What this task involves:
Every line below that holds the word "clients" must be listed.

Source information:
______

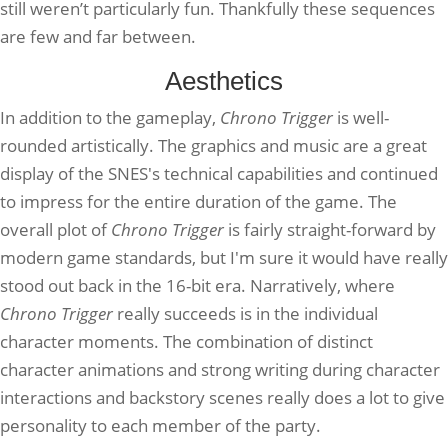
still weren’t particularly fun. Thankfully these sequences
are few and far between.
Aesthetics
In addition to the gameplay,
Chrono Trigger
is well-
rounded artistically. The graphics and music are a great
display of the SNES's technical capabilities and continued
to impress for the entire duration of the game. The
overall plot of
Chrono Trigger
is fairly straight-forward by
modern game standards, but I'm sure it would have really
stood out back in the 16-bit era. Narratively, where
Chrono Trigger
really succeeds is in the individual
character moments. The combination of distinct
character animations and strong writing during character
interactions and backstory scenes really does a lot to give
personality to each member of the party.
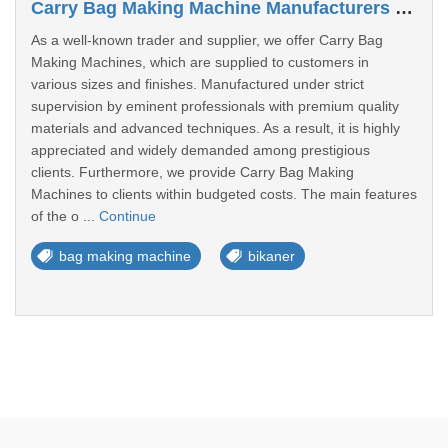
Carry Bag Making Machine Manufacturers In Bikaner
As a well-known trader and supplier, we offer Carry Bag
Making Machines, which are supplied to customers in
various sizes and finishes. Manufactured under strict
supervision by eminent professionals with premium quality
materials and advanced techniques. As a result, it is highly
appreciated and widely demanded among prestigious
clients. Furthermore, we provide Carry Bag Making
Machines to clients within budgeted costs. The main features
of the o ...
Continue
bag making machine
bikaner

______

Solution for this exercise:
clients. Furthermore, we provide Carry Bag Making
Machines to clients within budgeted costs. The main features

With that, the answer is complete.